Steel Products Prices North America
Steel Import Market Share for Sheet, Plate, Long, Tubular Products
Written by Peter Wright
December 12, 2019
This Steel Market Update report examines the import share of sheet, plate, long and tubular products and 16 subcategories. Since January, there has only been one month when the import market share of total sheet products exceeded 15 percent. The import share of HRC has been below 10 percent since January.
The most striking result in this analysis is the data for other metallic coated sheet where the import share has declined by more than half in two years. It’s notable not just because imports have declined, but also because domestic shipments have almost doubled since mid-2017.
Table 1 shows total supply to the market in three months through October and in 12 months through October for the four product groups and the 16 sub-categories. Supply to the market is the total of domestic mill shipments to domestic locations plus imports. It shows imports on the same three and 12-month basis and then calculates import market share for the two time periods for 16 products. Finally, it subtracts the 12-month share from the three-month share and color codes the result green or red. If the result of the subtraction is positive, it means that import share is increasing and the code is red. The big picture is that import market share declined in three months compared to 12 months for all except four of the 16 products considered.

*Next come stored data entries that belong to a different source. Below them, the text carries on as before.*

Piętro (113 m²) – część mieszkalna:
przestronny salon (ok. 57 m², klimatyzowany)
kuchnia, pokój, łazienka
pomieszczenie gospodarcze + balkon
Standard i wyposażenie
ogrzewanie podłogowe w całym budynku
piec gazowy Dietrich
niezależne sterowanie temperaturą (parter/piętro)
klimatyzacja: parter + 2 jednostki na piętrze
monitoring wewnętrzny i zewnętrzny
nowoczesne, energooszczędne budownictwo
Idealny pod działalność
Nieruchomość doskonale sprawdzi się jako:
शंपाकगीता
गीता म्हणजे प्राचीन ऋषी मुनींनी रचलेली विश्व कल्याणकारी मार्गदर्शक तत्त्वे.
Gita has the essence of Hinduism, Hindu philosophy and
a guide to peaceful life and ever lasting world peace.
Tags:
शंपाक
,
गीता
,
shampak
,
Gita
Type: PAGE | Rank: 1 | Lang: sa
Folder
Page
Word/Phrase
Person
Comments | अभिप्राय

There is a huge difference in import market share between products with each of the tubular products and coiled plate being the worst cases. See note below about tubular products.

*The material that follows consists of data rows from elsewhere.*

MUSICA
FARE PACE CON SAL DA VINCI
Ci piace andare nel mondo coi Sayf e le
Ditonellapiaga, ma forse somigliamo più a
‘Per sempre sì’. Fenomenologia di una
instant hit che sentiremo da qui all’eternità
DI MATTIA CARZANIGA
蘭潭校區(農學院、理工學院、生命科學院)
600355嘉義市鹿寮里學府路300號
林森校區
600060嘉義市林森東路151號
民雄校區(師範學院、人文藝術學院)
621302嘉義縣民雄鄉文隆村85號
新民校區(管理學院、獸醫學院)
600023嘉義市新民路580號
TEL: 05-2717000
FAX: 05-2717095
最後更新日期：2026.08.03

Figure 1 shows the historical import market share of plate and total sheet products. The import share of plate has been decreasing erratically for four years. There has been a downward drift of sheet product import share for the last 2 1/2 years.
Figure 2 shows the import market share of the four major sheet products. Other metallic coated (mainly Galvalume) traditionally has had by far the highest import market share, but the gap has been closing since late 2017. Domestic producers have made major inroads into the supply picture of OMC products. For the last four years, hot rolled coil has had the lowest import market share of the major sheet products.
Figure 3 breaks out coiled and CTL plate from the flat rolled total and shows that coil imports currently have almost seven times the market share of CTL imports.
Figure 4 describes the total import share of tubular goods and long products. It is evident as we work the numbers that data for the domestic production of tubulars is greatly understated. This is probably because of a more fragmented supply chain and the independent tubers not reporting to the extent that the steel mills do for other products. This has the result of increasing the apparent import market share. Even though we don’t believe these numbers for tubulars, we are including them here in the belief that trends should still have some validity. Since December 2017, the import market share of long products has been historically low.
Figure 5 shows the import market share of the individual tubular products. Based on the available information, all are very high compared to other steel product groups. Line pipe is the highest, but declined dramatically in September and October. We hope that the errors in the tubular data are consistent and the shape of the curves in Figure 5 is useful to industry professionals.
Figure 6 shows the detail for the four major sectors of the long products group. The most significant reduction is for wire rod, which in the years 2014 through most of 2017 had double the import market share of the other long products. In late 2017 the gap narrowed. The import share of hot rolled bars has declined by 50 percent in the 18 months including October 2019. Rebar has been very erratic with no clear trend for two years. The import market share of structural shapes has been increasing for 12 months.